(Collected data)
***
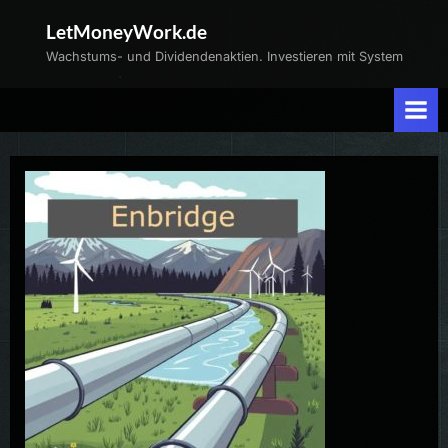
Skip
LetMoneyWork.de
to
Wachstums- und Dividendenaktien. Investieren mit System
content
***
Output the data above without changes, apart from leaving out the pictures.

Skip
LetMoneyWork.de
to
Wachstums- und Dividendenaktien. Investieren mit System
content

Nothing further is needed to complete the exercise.